Only an exact copy of the entries will serve as the answer.

----- Provided material

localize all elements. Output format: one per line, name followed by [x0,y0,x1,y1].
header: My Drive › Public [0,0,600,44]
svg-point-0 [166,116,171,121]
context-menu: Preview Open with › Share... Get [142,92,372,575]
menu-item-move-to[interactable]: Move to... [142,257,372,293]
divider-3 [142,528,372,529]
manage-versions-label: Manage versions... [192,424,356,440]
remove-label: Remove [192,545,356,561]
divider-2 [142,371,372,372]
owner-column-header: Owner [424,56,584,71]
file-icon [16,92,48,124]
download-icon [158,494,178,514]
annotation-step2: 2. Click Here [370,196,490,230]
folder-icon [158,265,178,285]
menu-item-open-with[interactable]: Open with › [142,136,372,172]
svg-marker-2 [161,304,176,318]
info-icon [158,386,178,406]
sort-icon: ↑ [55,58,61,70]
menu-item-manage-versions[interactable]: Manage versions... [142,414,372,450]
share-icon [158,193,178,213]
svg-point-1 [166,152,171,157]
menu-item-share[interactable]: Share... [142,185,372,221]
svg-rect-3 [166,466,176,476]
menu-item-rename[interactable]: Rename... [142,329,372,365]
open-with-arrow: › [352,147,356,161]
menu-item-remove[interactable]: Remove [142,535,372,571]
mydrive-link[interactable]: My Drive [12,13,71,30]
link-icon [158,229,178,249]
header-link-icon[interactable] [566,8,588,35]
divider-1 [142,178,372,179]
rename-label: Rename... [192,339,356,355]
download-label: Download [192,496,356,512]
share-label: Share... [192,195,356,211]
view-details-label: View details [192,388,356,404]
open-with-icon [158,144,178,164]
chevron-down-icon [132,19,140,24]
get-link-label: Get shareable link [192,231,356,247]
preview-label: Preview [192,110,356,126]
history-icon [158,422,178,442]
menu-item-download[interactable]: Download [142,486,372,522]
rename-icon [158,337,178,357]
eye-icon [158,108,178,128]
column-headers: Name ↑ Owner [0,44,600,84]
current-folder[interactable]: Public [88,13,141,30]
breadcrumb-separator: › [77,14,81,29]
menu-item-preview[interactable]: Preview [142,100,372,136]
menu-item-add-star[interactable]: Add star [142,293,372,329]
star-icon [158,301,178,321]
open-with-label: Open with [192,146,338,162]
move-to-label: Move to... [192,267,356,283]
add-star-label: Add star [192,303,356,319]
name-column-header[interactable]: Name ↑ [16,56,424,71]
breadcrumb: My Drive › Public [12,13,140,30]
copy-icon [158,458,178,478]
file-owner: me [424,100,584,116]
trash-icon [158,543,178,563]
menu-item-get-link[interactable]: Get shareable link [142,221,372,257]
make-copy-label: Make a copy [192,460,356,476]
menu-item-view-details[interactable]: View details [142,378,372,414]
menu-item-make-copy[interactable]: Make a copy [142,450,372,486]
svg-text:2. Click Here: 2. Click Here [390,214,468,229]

----------

Answer box:
localize all elements. Output format: one per line, name followed by [x0,y0,x1,y1].
header: My Drive › Public [0,0,600,44]
svg-point-0 [166,116,171,121]
context-menu: Preview Open with › Share... Get [142,92,372,575]
menu-item-move-to[interactable]: Move to... [142,257,372,293]
divider-3 [142,528,372,529]
manage-versions-label: Manage versions... [192,424,356,440]
remove-label: Remove [192,545,356,561]
divider-2 [142,371,372,372]
owner-column-header: Owner [424,56,584,71]
file-icon [16,92,48,124]
download-icon [158,494,178,514]
annotation-step2: 2. Click Here [370,196,490,230]
folder-icon [158,265,178,285]
menu-item-open-with[interactable]: Open with › [142,136,372,172]
svg-marker-2 [161,304,176,318]
info-icon [158,386,178,406]
sort-icon: ↑ [55,58,61,70]
menu-item-manage-versions[interactable]: Manage versions... [142,414,372,450]
share-icon [158,193,178,213]
svg-point-1 [166,152,171,157]
menu-item-share[interactable]: Share... [142,185,372,221]
svg-rect-3 [166,466,176,476]
menu-item-rename[interactable]: Rename... [142,329,372,365]
open-with-arrow: › [352,147,356,161]
menu-item-remove[interactable]: Remove [142,535,372,571]
mydrive-link[interactable]: My Drive [12,13,71,30]
link-icon [158,229,178,249]
header-link-icon[interactable] [566,8,588,35]
divider-1 [142,178,372,179]
rename-label: Rename... [192,339,356,355]
download-label: Download [192,496,356,512]
share-label: Share... [192,195,356,211]
view-details-label: View details [192,388,356,404]
open-with-icon [158,144,178,164]
chevron-down-icon [132,19,140,24]
get-link-label: Get shareable link [192,231,356,247]
preview-label: Preview [192,110,356,126]
history-icon [158,422,178,442]
menu-item-download[interactable]: Download [142,486,372,522]
rename-icon [158,337,178,357]
eye-icon [158,108,178,128]
column-headers: Name ↑ Owner [0,44,600,84]
current-folder[interactable]: Public [88,13,141,30]
breadcrumb-separator: › [77,14,81,29]
menu-item-preview[interactable]: Preview [142,100,372,136]
menu-item-add-star[interactable]: Add star [142,293,372,329]
star-icon [158,301,178,321]
open-with-label: Open with [192,146,338,162]
move-to-label: Move to... [192,267,356,283]
add-star-label: Add star [192,303,356,319]
name-column-header[interactable]: Name ↑ [16,56,424,71]
breadcrumb: My Drive › Public [12,13,140,30]
copy-icon [158,458,178,478]
file-owner: me [424,100,584,116]
trash-icon [158,543,178,563]
menu-item-get-link[interactable]: Get shareable link [142,221,372,257]
make-copy-label: Make a copy [192,460,356,476]
menu-item-view-details[interactable]: View details [142,378,372,414]
menu-item-make-copy[interactable]: Make a copy [142,450,372,486]
svg-text:2. Click Here: 2. Click Here [390,214,468,229]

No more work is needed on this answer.